In response, Jason Kessler—a former Obama voter and veteran of the Occupy Wall Street movement—organized a “Unite the Right Rally.” Assorted white nationalists and neo-Nazis promised to join him in protest. That caused the Left’s own nothing-better-to-do violent agitators, Antifa, to announce plans to mount a counterdemonstration.
The event would also attract people who planned to march peacefully, either for or against the removal of the statue. It was not exclusively for Nazis and Antifa.
On the night of the rally, the extremists clashed. This was noted in contemporary news accounts. Sheryl Stolberg of the New York Times tweeted (and later deleted): “The hard left seemed as hate-filled as alt-right. I saw club-wielding ‘antifa’ beating white nationalists being led out of the park.”
Somewhere in the melee, a young man with a history of mental illness drove his car into a crowd and killed one of the protesters.
In the aftermath, President Trump made a statement: “We condemn in the strongest possible terms this egregious display of hatred, bigotry and violence on many sides, on many sides. It’s been going on for a long time in our country.”
All hell broke loose. The media objected that the president did not single out the political motivations of the killer, choosing instead to condemn “many sides.”
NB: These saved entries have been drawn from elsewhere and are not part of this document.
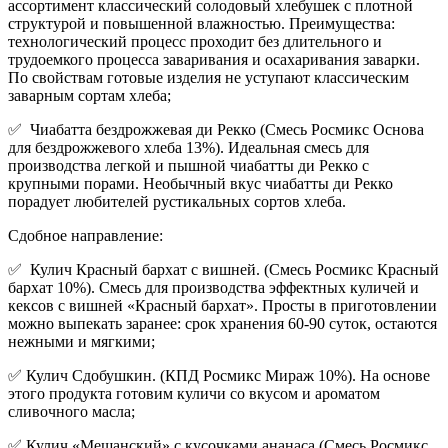
ассортимент классический солодовый хлебушек с плотной
структурой и повышенной влажностью. Преимущества:
технологический процесс проходит без длительного и
трудоемкого процесса заваривания и осахаривания заварки.
По свойствам готовые изделия не уступают классическим
заварным сортам хлеба;
✅ Чиабатта бездрожжевая ди Рекко (Смесь Росмикс Основа
для бездрожжевого хлеба 13%). Идеальная смесь для
производства легкой и пышной чиабатты ди Рекко с
крупными порами. Необычный вкус чиабатты ди Рекко
порадует любителей рустикальных сортов хлеба.
Сдобное направление:
✅ Кулич Красный бархат с вишней. (Смесь Росмикс Красный
бархат 10%). Смесь для производства эффектных куличей и
кексов с вишней «Красный бархат». Просты в приготовлении
можно выпекать заранее: срок хранения 60-90 суток, остаются
нежными и мягкими;
✅ Кулич Сдобушкин. (КПД Росмикс Мираж 10%). На основе
этого продукта готовим куличи со вкусом и ароматом
сливочного масла;
✅ Кулич «Мещанский» с кусочками ананаса (Смесь Росмикс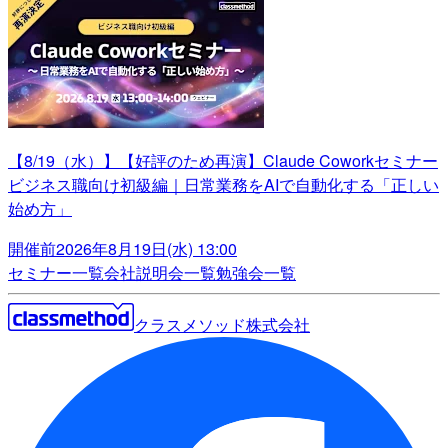
【8/19（水）】【好評のため再演】Claude Coworkセミナー
ビジネス職向け初級編｜日常業務をAIで自動化する「正しい
始め方」
開催前
2026年8月19日(水) 13:00
セミナー一覧
会社説明会一覧
勉強会一覧
クラスメソッド株式会社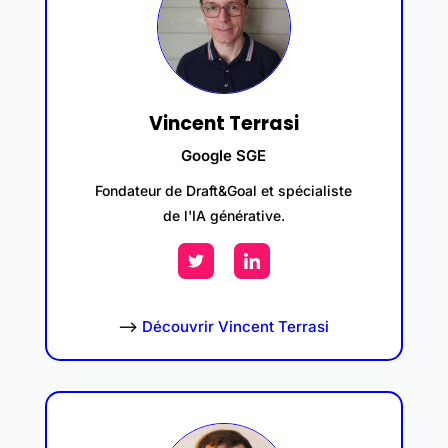
Vincent Terrasi
Google SGE
Fondateur de Draft&Goal et spécialiste
de l'IA générative.
–>
Découvrir Vincent Terrasi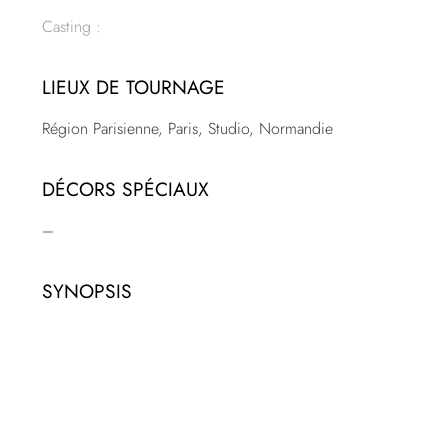
Casting :
LIEUX DE TOURNAGE
Région Parisienne, Paris, Studio, Normandie
DÉCORS SPÉCIAUX
–
SYNOPSIS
Only two months before, though, James Hodgkinson, a Bernie Sanders campaign volunteer during the presidential primaries, opened fire on a Republican congressional baseball practice in Northern Virginia. Four people were shot, including House Majority Whip Steve Scalise (R-La.).
Sanders immediately condemned the shooting, saying, “I am sickened by this despicable act. Let me be as clear as I can be: Violence of any kind is unacceptable in our society, and I condemn this action in the strongest possible terms. Real change can only come about through nonviolent action, and anything else runs counter to our most deeply held American values.”
It is difficult to discern a substantial difference between Sanders’ condemnation of “violence of any kind” and Trump’s condemnation of “violence on many sides.” They essentially mean the same thing. When a sociopath with a peripheral involvement in politics commits a violent act, it is unfair to attribute political blame.
Trump had also addressed the Hodgkinson shooting, saying, “We may have our differences . . . We are strongest when we are unified and when we work for the common good.” The New York Times favorably noted that, “Mr. Trump steered clear of the possible political motivations of the gunman,” and instead issued a “dignified” call for unity.
That time it was OK for the president not to assign political responsibility. It was even dignified. Wonder why?
Trump followed his initial statement on Charlottesville two days later with a harsh criticism of Nazism, explaining that he was not certain of the political affiliation of the driver at first. That was not quick enough for the rabid Trump-hating media.
It was called a “belated” criticism, the suggestion being that Trump at first did not want to offend Nazis and only mentioned it when forced to do so by circumstance. A wild press conference followed where the questioners attempted to associate the president with something they called the “alt-right.” He angrily asked them to “define alt-right.”
Trump pointed out that white nationalists were not the only ones in attendance at the event. Antifa was also there, as were “very fine people” who were only marching for or against the removal of the statue. The media twisted the words “very fine people” to mean he was complimenting white supremacists, even though there is no honest way to read his statement as though that were his meaning.
The coverage of Charlottesville was a concerted effort to portray Trump as sympathetic to Nazis by unfairly parsing his statements to suggest a connection. More, the dominant media had been in desperate search for a hook to use in order to claim that this white supremacist movement is what got Trump elected.
Having spent little time in rural Ohio, they imagine a bunch of shotgun wielding racists, whom Trump attracted to his cause by appealing to their deplorable-ness. These are ridiculous and unfounded charges that effectively libel half of America.
When “Charlottesville” is cited by fake newshounds like Joe Scarborough as conclusive evidence that Trump espouses white supremacy, there is no truth to it. It is shameful appropriation of America’s history of racism to serve the media’s resistance to Trump.